Bitcoin (BTC) experienced a price dip on Binance.US early Friday, after the exchange declared its intentions to transition into a crypto-only platform starting June 13. At 08:25 UTC, the bitcoin-U.S. dollar pair on Binance.US was trading at a minimum of $130 below prices on other major exchanges like Coinbase, as observed by TradingView. As Clara Medalie, a director at the Paris-based crypto data provider Kaiko, pointed out, “BTC now trades at a slight discount on Binance.US”.
This decline in price stems from the increasing urgency among traders to liquidate their assets on the exchange, spurred by concerns over the halt in USD withdrawals. Binance.US announced late Thursday that it would cease acceptance of dollar deposits, and warned that banking partners were preparing to pause fiat withdrawal channels as of June 13. Clients were advised to reclaim their dollars via bank transfers prior to this date. Delisting of dollar-denominated pairs is slated to commence next week.
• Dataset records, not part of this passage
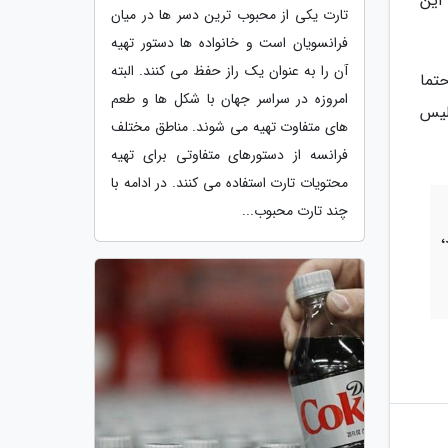
این
تارت یکی از محبوب ترین دسر ها در میان
فرانسویان است و خانواده ها دستور تهیه
آن را به عنوان یک راز حفظ می کنند. البته
حتما
امروزه در سراسر جهان با شکل ها و طعم
رسپولیس
های متفاوت تهیه می شوند. مناطق مختلف
فرانسه از دستورهای متفاوتی برای تهیه
محتویات تارت استفاده می کنند. در ادامه با
چند تارت محبوب...
،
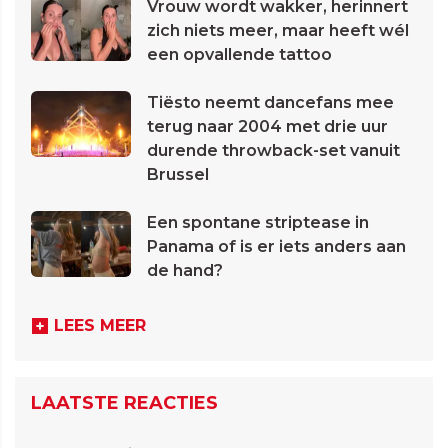
Vrouw wordt wakker, herinnert
zich niets meer, maar heeft wél
een opvallende tattoo
Tiësto neemt dancefans mee
terug naar 2004 met drie uur
durende throwback-set vanuit
Brussel
Een spontane striptease in
Panama of is er iets anders aan
de hand?
LEES MEER
LAATSTE REACTIES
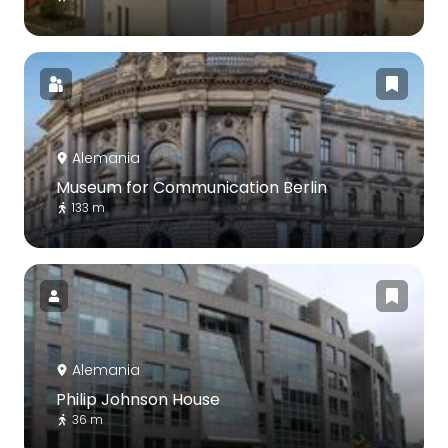
Alemania
Museum for Communication Berlin
133 m
Alemania
Philip Johnson House
36 m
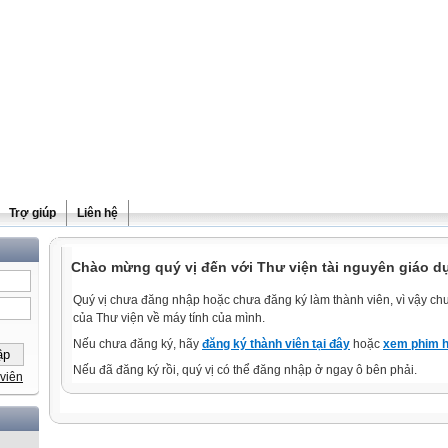
Trợ giúp
Liên hệ
Chào mừng quý vị đến với Thư viện tài nguyên giáo d
Quý vị chưa đăng nhập hoặc chưa đăng ký làm thành viên, vì vậy chưa
của Thư viện về máy tính của mình.
Nếu chưa đăng ký, hãy
đăng ký thành viên tại đây
hoặc
xem phim h
Nếu đã đăng ký rồi, quý vị có thể đăng nhập ở ngay ô bên phải.
viên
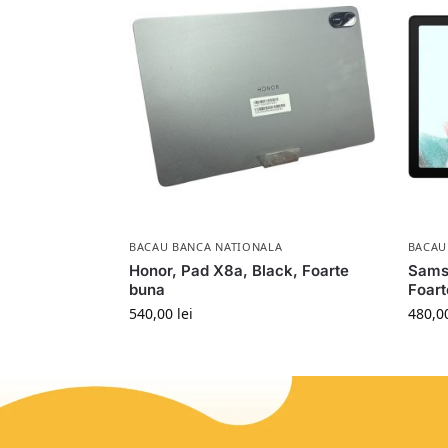
BACAU BANCA NATIONALA
BACAU
Honor, Pad X8a, Black, Foarte
Samsu
buna
Foart
540,00
lei
480,0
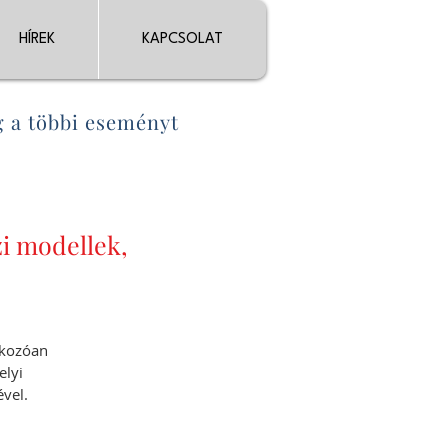
HÍREK
KAPCSOLAT
 a többi eseményt
i modellek,
tkozóan
elyi
vel.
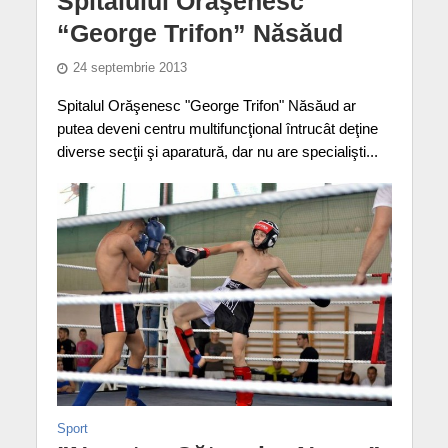
Spitalului Orăşenesc
“George Trifon” Năsăud
24 septembrie 2013
Spitalul Orăşenesc "George Trifon" Năsăud ar
putea deveni centru multifuncţional întrucât deţine
diverse secţii şi aparatură, dar nu are specialişti...
Sport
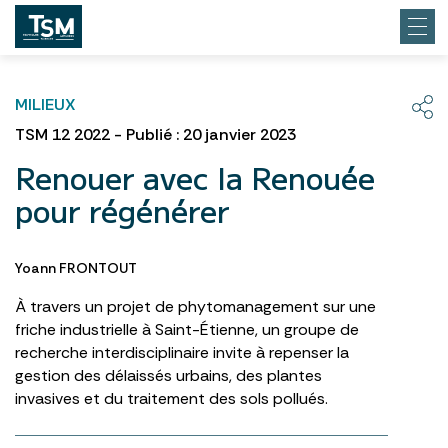
MILIEUX
TSM 12 2022 - Publié : 20 janvier 2023
Renouer avec la Renouée
pour régénérer
Yoann FRONTOUT
À travers un projet de phytomanagement sur une
friche industrielle à Saint-Étienne, un groupe de
recherche interdisciplinaire invite à repenser la
gestion des délaissés urbains, des plantes
invasives et du traitement des sols pollués.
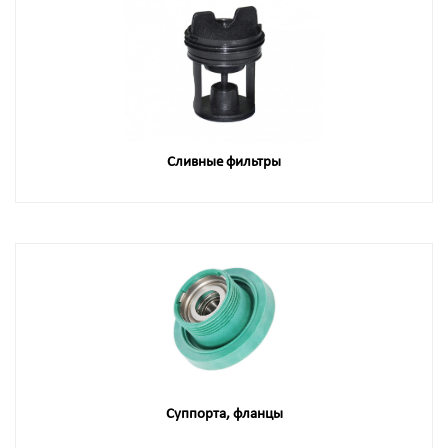
Сливные фильтры
Суппорта, фланцы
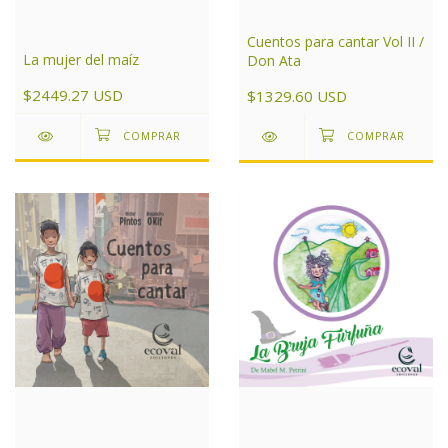
Cuentos para cantar Vol II /
La mujer del maíz
Don Ata
$2449.27 USD
$1329.60 USD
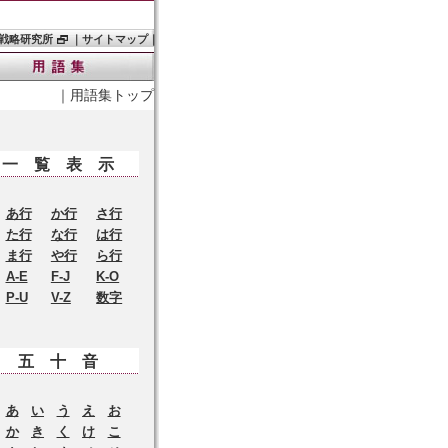
戦略研究所
｜
サイトマップ
｜
｜
用語集トップ
一覧表示
あ行
か行
さ行
た行
な行
は行
ま行
や行
ら行
A-E
F-J
K-O
P-U
V-Z
数字
五十音
あ
い
う
え
お
か
き
く
け
こ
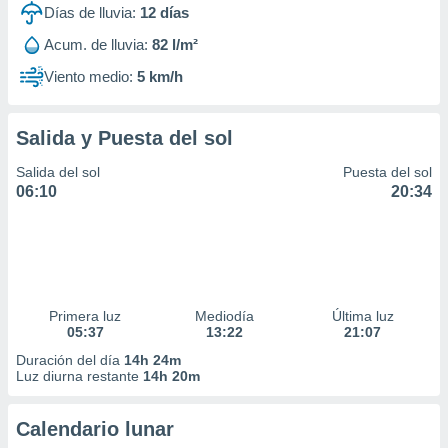
Días de lluvia:
12
días
Acum. de lluvia:
82 l/m²
Viento medio:
5 km/h
Salida y Puesta del sol
Salida del sol
Puesta del sol
06:10
20:34
Primera luz
Mediodía
Última luz
05:37
13:22
21:07
Duración del día
14h 24m
Luz diurna restante
14h 20m
Calendario lunar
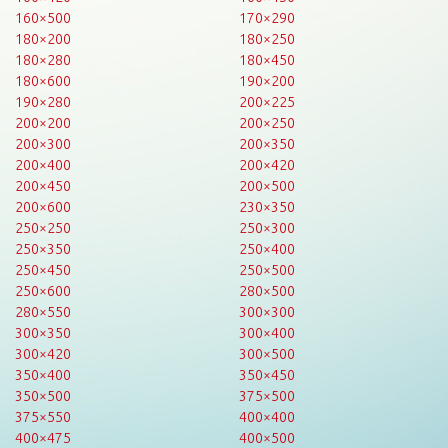
160×500
170×290
180×200
180×250
180×280
180×450
180×600
190×200
190×280
200×225
200×200
200×250
200×300
200×350
200×400
200×420
200×450
200×500
200×600
230×350
250×250
250×300
250×350
250×400
250×450
250×500
250×600
280×500
280×550
300×300
300×350
300×400
300×420
300×500
350×400
350×450
350×500
375×500
375×550
400×400
400×475
400×500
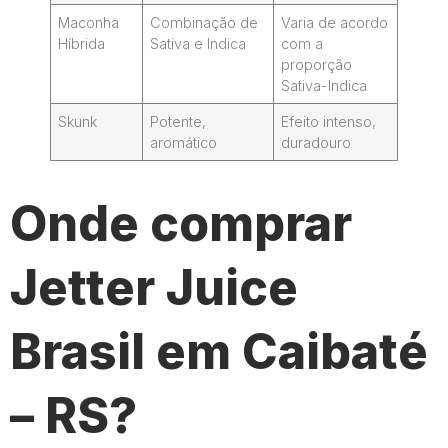
Maconha
Combinação de
Varia de acordo
Híbrida
Sativa e Indica
com a
proporção
Sativa-Indica
Skunk
Potente,
Efeito intenso,
aromático
duradouro
Onde comprar
Jetter Juice
Brasil em Caibaté
– RS?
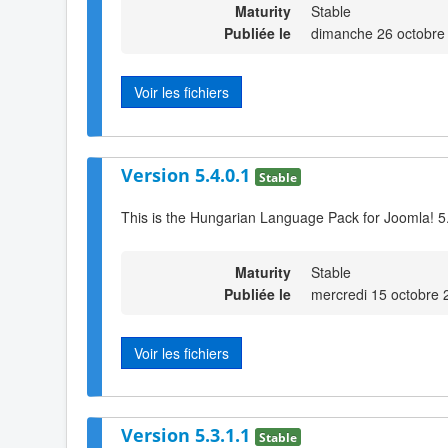
Maturity
Stable
Publiée le
dimanche 26 octobre
Voir les fichiers
Version 5.4.0.1
Stable
This is the Hungarian Language Pack for Joomla! 5
Maturity
Stable
Publiée le
mercredi 15 octobre 
Voir les fichiers
Version 5.3.1.1
Stable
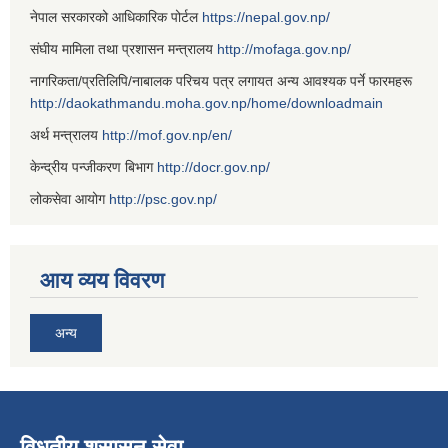
नेपाल सरकारको आधिकारिक पोर्टल
https://nepal.gov.np/
संघीय मामिला तथा प्रशासन मन्त्रालय
http://mofaga.gov.np/
नागरिकता/प्रतिलिपि/नाबालक परिचय पत्र लगायत अन्य आवश्यक पर्ने फारमहरू
http://daokathmandu.moha.gov.np/home/downloadmain
अर्थ मन्त्रालय
http://mof.gov.np/en/
केन्द्रीय पन्जीकरण बिभाग
http://docr.gov.np/
लोकसेवा आयोग
http://psc.gov.np/
आय व्यय विवरण
अन्य
विधुतीय शुसासन सेवा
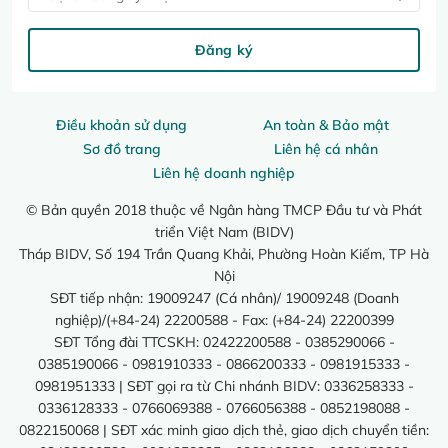
Đăng ký
Điều khoản sử dụng
An toàn & Bảo mật
Sơ đồ trang
Liên hệ cá nhân
Liên hệ doanh nghiệp
© Bản quyền 2018 thuộc về Ngân hàng TMCP Đầu tư và Phát
triển Việt Nam (BIDV)
Tháp BIDV, Số 194 Trần Quang Khải, Phường Hoàn Kiếm, TP Hà
Nội
SĐT tiếp nhận: 19009247 (Cá nhân)/ 19009248 (Doanh
nghiệp)/(+84-24) 22200588 - Fax: (+84-24) 22200399
SĐT Tổng đài TTCSKH: 02422200588 - 0385290066 -
0385190066 - 0981910333 - 0866200333 - 0981915333 -
0981951333 | SĐT gọi ra từ Chi nhánh BIDV: 0336258333 -
0336128333 - 0766069388 - 0766056388 - 0852198088 -
0822150068 | SĐT xác minh giao dịch thẻ, giao dịch chuyển tiền:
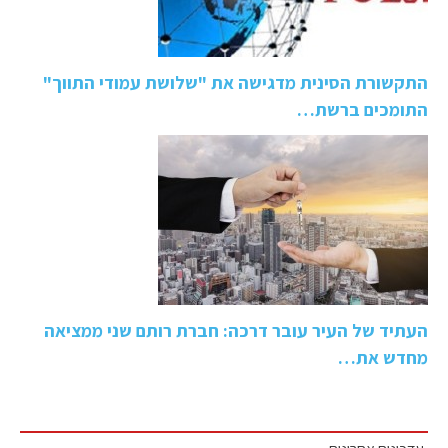
התקשורת הסינית מדגישה את "שלושת עמודי התווך"
התומכים ברשת…
העתיד של העיר עובר דרכה: חברת רותם שני ממציאה
מחדש את…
Binance.US’s decision follows the U.S. Securities Exchange and Commission (SEC) calling on a federal court to freeze the exchange’s assets. The SEC has accused Binance’s global entity and competitor Coinbase of violating federal securities law. This move has resulted in market makers withdrawing liquidity from Binance.US’s order books and subsequently worsening market depth. At one point, bitcoin even traded at a premium of over $1,000 on the exchange.
However, the negative price spread early Friday signals a change in direction following Binance.US’s announcement of the suspension of USD deposits and withdrawals. This raises concerns over the impact for traders, particularly how they are scrambling to exit the exchange and the subsequent effect on the value of their assets.
On the other hand, the transition to a crypto-only platform may open new opportunities for Binance.US. With the delisting of U.S. dollar-denominated trading pairs and a focus on purely crypto transactions, the platform could tap into a more niche market. However, the SEC’s actions and liquidity concerns indicate that the exchange may face an uphill battle in rebuilding trust and regaining market share.
While the current situation presents challenges for traders, it also serves as a reminder of the importance of scrutinizing the stability and security of exchanges before choosing to invest. Ensuring due diligence and understanding the risks associated with trading on various platforms can lead to better protection of one’s assets, even in the face of potential setbacks.